Dataset entries:
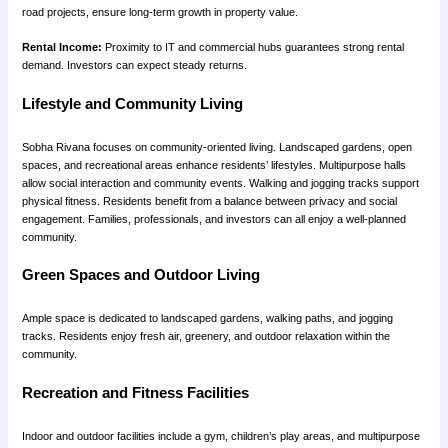
road projects, ensure long-term growth in property value.
Rental Income:
Proximity to IT and commercial hubs guarantees strong rental
demand. Investors can expect steady returns.
Lifestyle and Community Living
Sobha Rivana focuses on community-oriented living. Landscaped gardens, open
spaces, and recreational areas enhance residents’ lifestyles. Multipurpose halls
allow social interaction and community events. Walking and jogging tracks support
physical fitness. Residents benefit from a balance between privacy and social
engagement. Families, professionals, and investors can all enjoy a well-planned
community.
Green Spaces and Outdoor Living
Ample space is dedicated to landscaped gardens, walking paths, and jogging
tracks. Residents enjoy fresh air, greenery, and outdoor relaxation within the
community.
Recreation and Fitness Facilities
Indoor and outdoor facilities include a gym, children’s play areas, and multipurpose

Exercise aim:
Out of the data above, return each line where the word "enjoy" can be found.

Written solution:
engagement. Families, professionals, and investors can all enjoy a well-planned
tracks. Residents enjoy fresh air, greenery, and outdoor relaxation within the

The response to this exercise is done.